• TASK TO CARRY OUT
Please return every line of the records below that holds the word "target".

• INFORMATION SUPPLIED
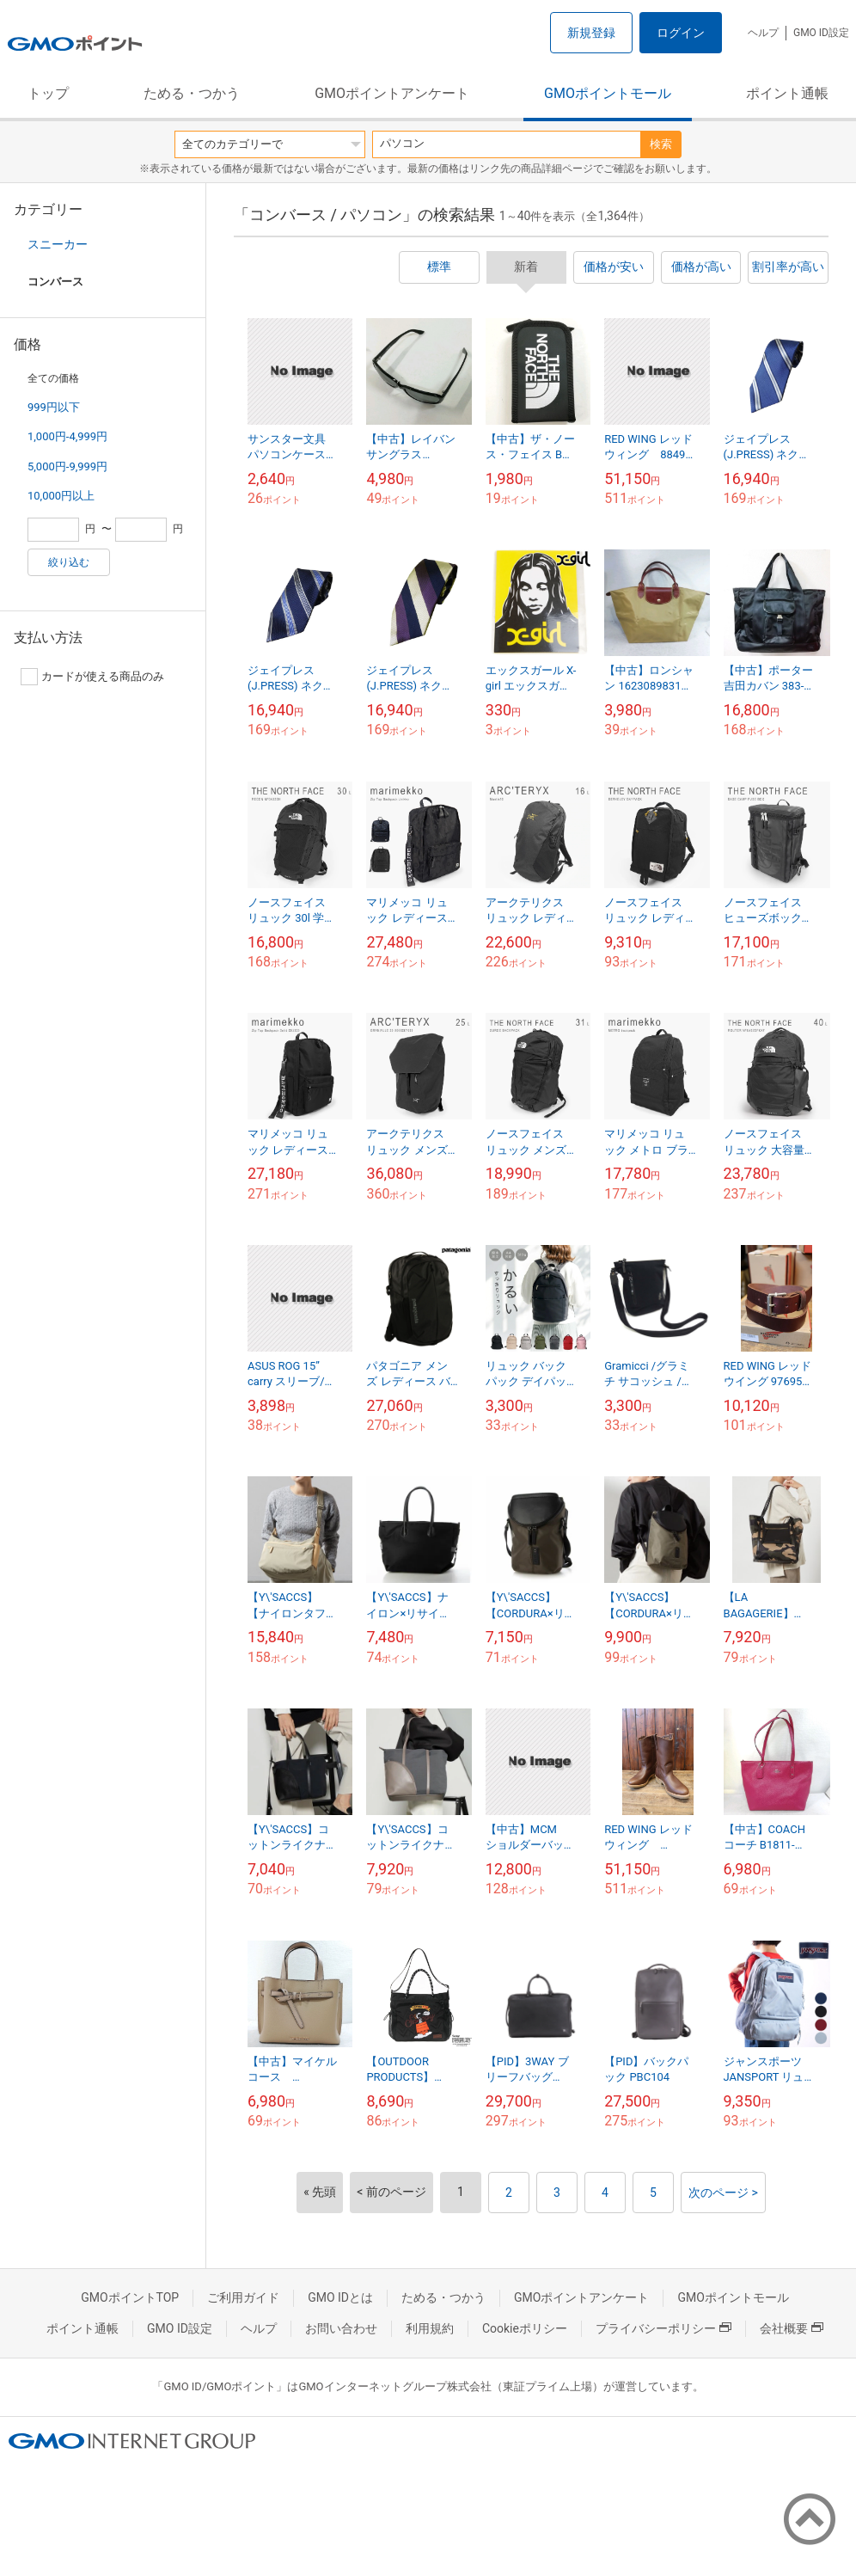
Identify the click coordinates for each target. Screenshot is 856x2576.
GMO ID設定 (821, 33)
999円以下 (54, 407)
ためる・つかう (192, 93)
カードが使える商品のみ (92, 676)
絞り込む (68, 562)
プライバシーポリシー (663, 2328)
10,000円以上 (61, 495)
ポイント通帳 (787, 93)
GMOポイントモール (607, 93)
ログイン (681, 33)
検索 (661, 144)
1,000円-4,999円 (67, 436)
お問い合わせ (341, 2328)
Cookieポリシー (524, 2328)
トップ (48, 93)
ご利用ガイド (243, 2297)
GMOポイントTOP (130, 2297)
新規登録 (591, 33)
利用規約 (430, 2328)
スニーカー (58, 244)
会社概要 (791, 2328)
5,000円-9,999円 (67, 466)
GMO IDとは (340, 2297)
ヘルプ (763, 33)
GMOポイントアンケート (392, 93)
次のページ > (723, 2192)
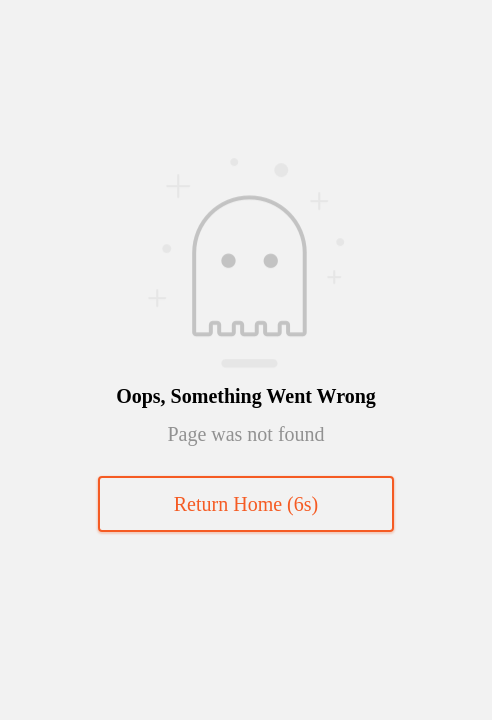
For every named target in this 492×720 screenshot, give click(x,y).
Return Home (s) (246, 504)
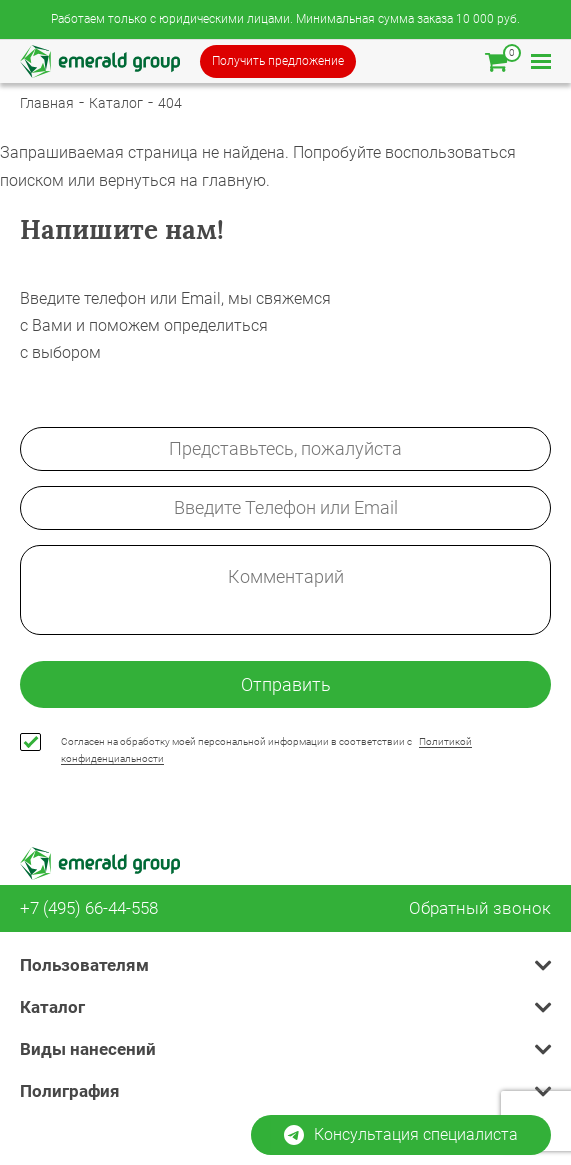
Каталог (116, 103)
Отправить (286, 684)
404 (170, 103)
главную (234, 180)
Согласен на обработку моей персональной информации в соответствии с (266, 750)
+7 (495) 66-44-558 (89, 908)
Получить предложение (278, 61)
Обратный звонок (480, 908)
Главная (47, 103)
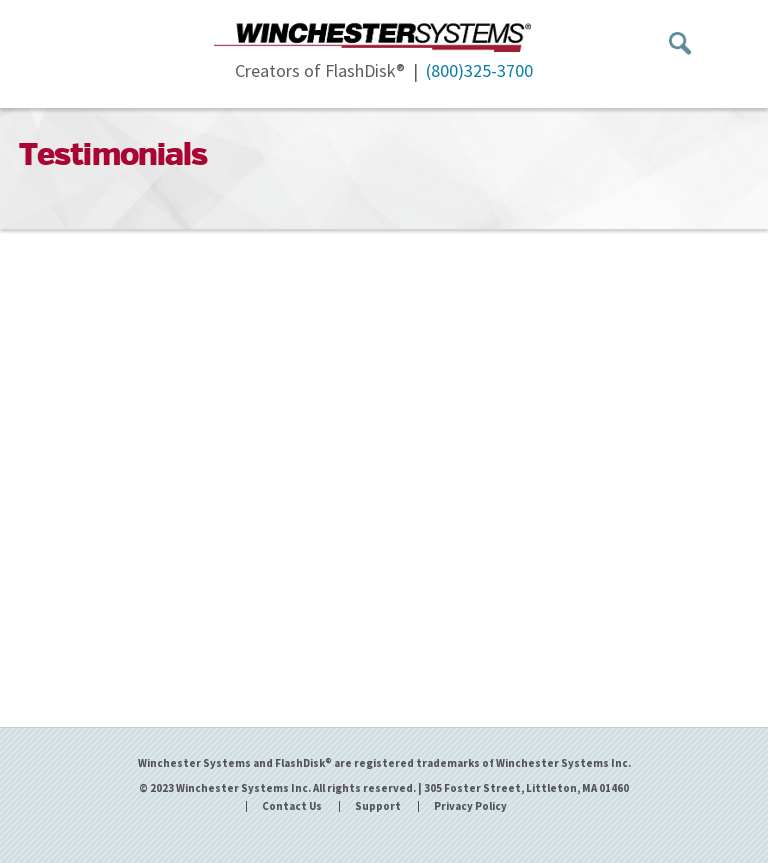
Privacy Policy (470, 806)
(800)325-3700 (479, 70)
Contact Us (292, 806)
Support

• ANSWER
Identify the click coordinates for each target. Screenshot is 856x2576.
For every named target in this 492×720 screenshot, give click(x,y).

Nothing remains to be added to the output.